In the example below using R, we use the get.boundary
function with the following parameters:
bound <- get.boundary(target=0.3, ncohort=10, cohortsize=3)
summary(bound)
Escalate dose if the observed DLT rate at the current dose <= 0.2364907
Deescalate dose if the observed DLT rate at the current dose > 0.3585195
This is equivalent to the following decision boundaries
Number of patients treated 3 6 9 12 15 18 21 24 27 30
Escalate if # of DLT <= 0 1 2 2 3 4 4 5 6 7
Deescalate if # of DLT >= 2 3 4 5 6 7 8 9 10 11
Eliminate if # of DLT >= 3 4 5 7 8 9 10 11 12 14
A more completed version of the decision boundaries is given by
Number of patients treated 1 2 3 4 5 6 7 8 9 10 11 12 13 14 15 16 17 18 19 20 21 22 23 24 25
Escalate if # of DLT <= 0 0 0 0 1 1 1 1 2 2 2 2 3 3 3 3 4 4 4 4 4 5 5 5 5
Deescalate if # of DLT >= 1 1 2 2 2 3 3 3 4 4 4 5 5 6 6 6 7 7 7 8 8 8 9 9 9
Eliminate if # of DLT >= NA NA 3 3 4 4 5 5 5 6 6 7 7 8 8 8 9 9 9 10 10 11 11 11 12
Number of patients treated 26 27 28 29 30
Escalate if # of DLT <= 6 6 6 6 7
Deescalate if # of DLT >= 10 10 11 11 11
Eliminate if # of DLT >= 12 12 13 13 14
Default stopping rule: stop the trial if the lowest dose is eliminated.

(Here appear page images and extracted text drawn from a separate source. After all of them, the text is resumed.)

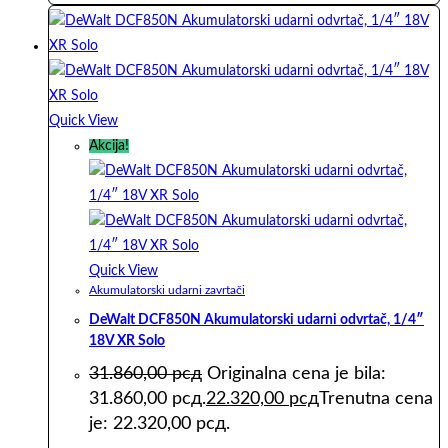
Quick View
Akcija!
Quick View
Akumulatorski udarni zavrtači
DeWalt DCF850N Akumulatorski udarni odvrtač, 1/4″
18V XR Solo
31.860,00
рсд
Originalna cena je bila:
31.860,00 рсд.
22.320,00
рсд
Trenutna cena
je: 22.320,00 рсд.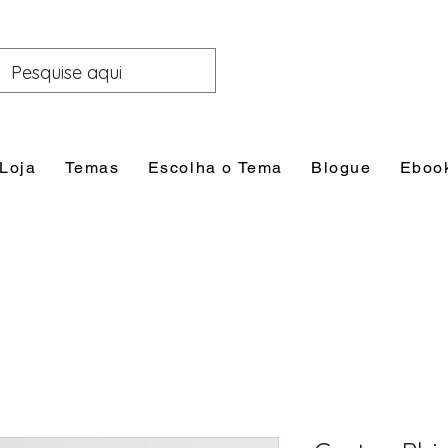
Loja
Temas
Escolha o Tema
Blogue
Eboo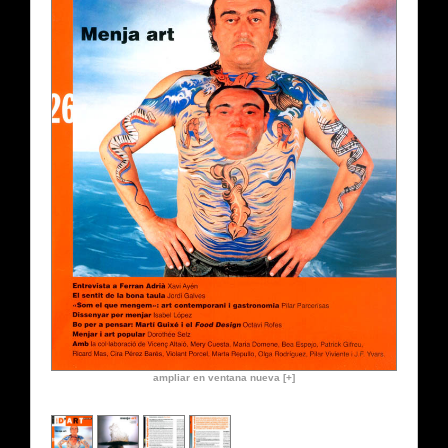
ampliar en ventana nueva [+]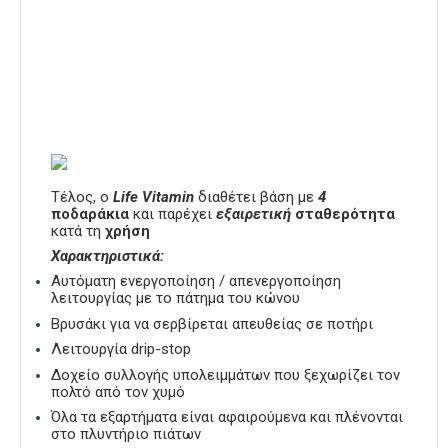
Τέλος, ο
Life Vitamin
διαθέτει βάση με
4
ποδαράκια
και παρέχει
εξαιρετική
σταθερότητα
κατά τη
χρήση
Χαρακτηριστικά:
Αυτόματη ενεργοποίηση / απενεργοποίηση
λειτουργίας με το πάτημα του κώνου
Βρυσάκι για να σερβίρεται απευθείας σε ποτήρι
Λειτουργία drip-stop
Δοχείο συλλογής υπολειμμάτων που ξεχωρίζει τον
πολτό από τον χυμό
Όλα τα εξαρτήματα είναι αφαιρούμενα και πλένονται
στο πλυντήριο πιάτων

In the BOIN design, the target toxicity rate, number of cohorts, and cohort size determine the decision boundaries for dose escalation, de-escalation, and elimination.

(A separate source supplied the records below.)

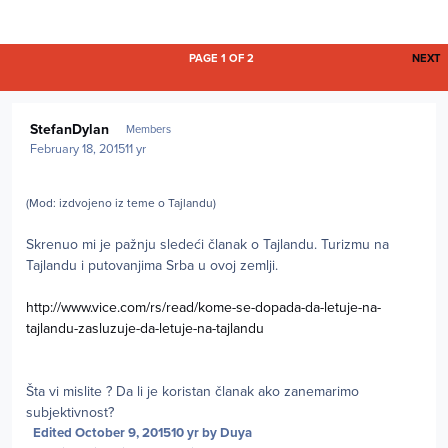
L
PAGE 1 OF 2
NEXT
Author stats
StefanDylan
Members
February 18, 2015
11 yr
(Mod: izdvojeno iz teme o Tajlandu)
Skrenuo mi je pažnju sledeći članak o Tajlandu. Turizmu na
Tajlandu i putovanjima Srba u ovoj zemlji.
http://www.vice.com/rs/read/kome-se-dopada-da-letuje-na-
tajlandu-zasluzuje-da-letuje-na-tajlandu
Šta vi mislite ? Da li je koristan članak ako zanemarimo
subjektivnost?
Edited
October 9, 2015
10 yr
by Duya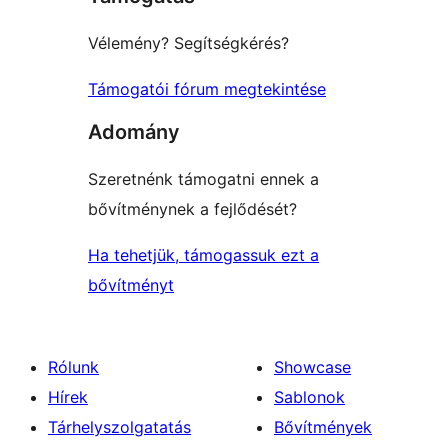
Vélemény? Segítségkérés?
Támogatói fórum megtekintése
Adomány
Szeretnénk támogatni ennek a
bővítménynek a fejlődését?
Ha tehetjük, támogassuk ezt a
bővítményt
Rólunk
Showcase
Hírek
Sablonok
Tárhelyszolgatatás
Bővítmények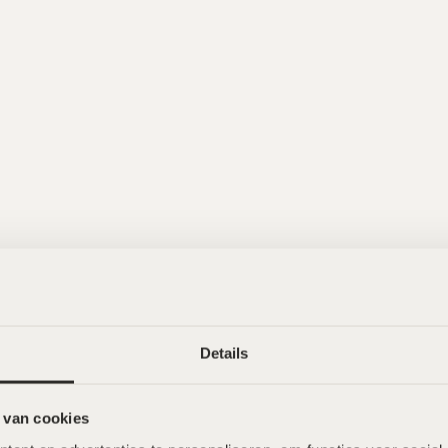
Wat onze klanten zeggen
Details
 van cookies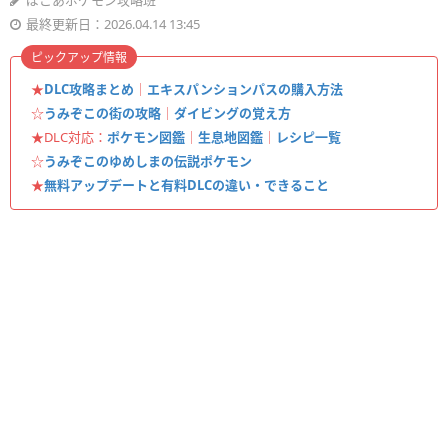
ぽこあポケモン攻略班
最終更新日：2026.04.14 13:45
ピックアップ情報
★
DLC攻略まとめ
｜
エキスパンションパスの購入方法
☆
うみぞこの街の攻略
｜
ダイビングの覚え方
★DLC対応：
ポケモン図鑑
｜
生息地図鑑
｜
レシピ一覧
☆
うみぞこのゆめしまの伝説ポケモン
★
無料アップデートと有料DLCの違い・できること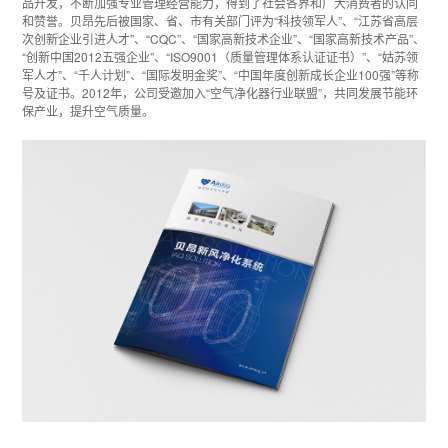
品开发，不断加强专业管理经营能力，得到了社会各界和广大消费者的认同
和赞誉。贝昂先后被国家、省、市有关部门评为“科技领军人”、“江苏省高层
次创新企业引进人才”、“CQC”、“国家高新技术企业”、“国家高新技术产品”、
“创新中国2012五强企业”、“ISO9001（质量管理体系认证证书）”、“姑苏领
军人才”、“千人计划”、“国际发明金奖”、“中国年度创新成长企业100强”等称
号及证书。2012年，公司受邀加入“空气净化器行业联盟”，共同发展节能环
保产业，提升空气质量。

The function output helps in making decisions based on the observed Dose-Limiting Toxicity (DLT) rate at each dose level:
If the observed DLT rate at the current dose level is below the escalation threshold, the dose should be increased. If it is above the de-escalation threshold, the dose should be reduced. If the DLT rate is high enough, the dose level should be removed from consideration.

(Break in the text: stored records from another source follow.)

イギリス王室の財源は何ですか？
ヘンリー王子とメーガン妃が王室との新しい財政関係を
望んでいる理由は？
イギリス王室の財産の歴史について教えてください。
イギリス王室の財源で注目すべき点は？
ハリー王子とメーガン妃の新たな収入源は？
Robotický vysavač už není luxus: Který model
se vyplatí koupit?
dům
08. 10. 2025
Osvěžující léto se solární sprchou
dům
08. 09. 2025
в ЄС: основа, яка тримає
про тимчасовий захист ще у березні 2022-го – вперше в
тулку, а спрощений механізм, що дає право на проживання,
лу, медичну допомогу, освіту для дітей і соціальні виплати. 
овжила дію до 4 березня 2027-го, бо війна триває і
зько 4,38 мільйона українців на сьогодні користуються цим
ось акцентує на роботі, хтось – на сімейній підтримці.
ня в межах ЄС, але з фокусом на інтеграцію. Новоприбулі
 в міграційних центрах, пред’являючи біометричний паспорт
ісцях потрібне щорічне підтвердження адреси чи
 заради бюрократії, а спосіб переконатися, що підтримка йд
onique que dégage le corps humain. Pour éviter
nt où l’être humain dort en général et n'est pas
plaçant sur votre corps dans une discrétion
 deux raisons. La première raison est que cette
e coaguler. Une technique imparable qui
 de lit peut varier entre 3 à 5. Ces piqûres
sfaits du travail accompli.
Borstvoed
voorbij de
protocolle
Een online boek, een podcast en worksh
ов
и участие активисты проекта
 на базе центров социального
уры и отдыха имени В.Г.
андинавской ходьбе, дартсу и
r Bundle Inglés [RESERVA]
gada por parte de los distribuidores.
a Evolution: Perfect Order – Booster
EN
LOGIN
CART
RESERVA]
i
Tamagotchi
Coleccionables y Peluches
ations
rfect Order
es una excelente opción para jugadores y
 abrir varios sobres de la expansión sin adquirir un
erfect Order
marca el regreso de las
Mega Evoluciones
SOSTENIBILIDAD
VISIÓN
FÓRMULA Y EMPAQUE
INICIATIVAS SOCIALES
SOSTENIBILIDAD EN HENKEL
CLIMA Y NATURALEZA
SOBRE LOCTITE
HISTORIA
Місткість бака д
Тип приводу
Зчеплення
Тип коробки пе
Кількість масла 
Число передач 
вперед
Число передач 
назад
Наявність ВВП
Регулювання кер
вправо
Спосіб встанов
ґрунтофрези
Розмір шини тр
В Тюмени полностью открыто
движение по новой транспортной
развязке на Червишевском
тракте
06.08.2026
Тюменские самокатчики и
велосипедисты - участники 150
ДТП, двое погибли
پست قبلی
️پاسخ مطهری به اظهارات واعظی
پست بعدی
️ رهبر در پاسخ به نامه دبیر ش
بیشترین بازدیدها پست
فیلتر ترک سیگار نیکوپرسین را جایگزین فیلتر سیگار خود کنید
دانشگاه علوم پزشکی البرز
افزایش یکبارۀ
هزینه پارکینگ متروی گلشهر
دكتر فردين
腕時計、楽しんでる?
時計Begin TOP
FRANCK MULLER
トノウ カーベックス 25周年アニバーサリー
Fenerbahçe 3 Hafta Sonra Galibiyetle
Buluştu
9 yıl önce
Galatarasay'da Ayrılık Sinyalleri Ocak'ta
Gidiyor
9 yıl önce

In general, the decision boundaries adapt based on the total number of patients treated:
- Escalation: Increase the dose if the number of observed DLTs falls below a certain threshold.
- De-escalation: Decrease the dose if the number of observed DLTs exceeds a certain threshold.
- Elimination: Remove the dose if the number of observed DLTs is very high.
The boundaries become more detailed with increasing numbers of patients, allowing for finer adjustments in decision-making:
- Escalation: Thresholds for increasing the dose are adjusted as the number of patients treated increases.
- De-escalation: Thresholds for decreasing the dose also change with the total number of patients treated.
- Elimination: Criteria for removing a dose are similarly refined based on patient numbers.
The trial typically stops if the lowest dose level is eliminated based on these predefined boundaries.